### The data
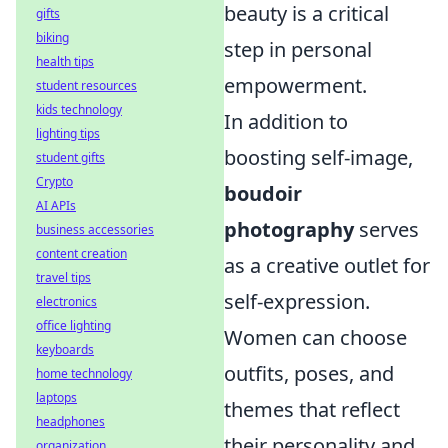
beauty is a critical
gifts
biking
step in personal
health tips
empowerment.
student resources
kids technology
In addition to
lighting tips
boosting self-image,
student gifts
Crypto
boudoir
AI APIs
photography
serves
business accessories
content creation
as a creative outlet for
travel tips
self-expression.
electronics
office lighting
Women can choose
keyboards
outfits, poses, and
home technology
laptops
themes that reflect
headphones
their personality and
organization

* * *

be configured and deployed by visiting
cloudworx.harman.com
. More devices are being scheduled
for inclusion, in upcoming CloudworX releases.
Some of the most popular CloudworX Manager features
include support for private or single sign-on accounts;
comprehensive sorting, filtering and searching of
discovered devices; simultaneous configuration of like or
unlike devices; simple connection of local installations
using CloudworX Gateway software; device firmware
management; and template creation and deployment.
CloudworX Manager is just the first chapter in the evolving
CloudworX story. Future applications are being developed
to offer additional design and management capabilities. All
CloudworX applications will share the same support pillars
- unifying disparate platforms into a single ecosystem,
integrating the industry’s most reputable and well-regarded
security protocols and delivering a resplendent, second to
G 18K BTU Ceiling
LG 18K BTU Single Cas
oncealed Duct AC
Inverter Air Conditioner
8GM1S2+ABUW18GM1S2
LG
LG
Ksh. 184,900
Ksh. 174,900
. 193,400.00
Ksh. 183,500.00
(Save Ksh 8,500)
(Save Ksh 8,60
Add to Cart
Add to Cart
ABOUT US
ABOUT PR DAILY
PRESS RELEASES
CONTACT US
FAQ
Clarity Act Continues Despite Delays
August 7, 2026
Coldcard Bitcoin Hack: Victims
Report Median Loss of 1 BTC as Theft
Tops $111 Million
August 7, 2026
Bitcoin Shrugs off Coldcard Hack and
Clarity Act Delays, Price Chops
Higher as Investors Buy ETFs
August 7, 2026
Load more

### Try it
Whenever the string "being" turns up in a line above, copy that line out.

### Exercise solution
. More devices are being scheduled
CloudworX story. Future applications are being developed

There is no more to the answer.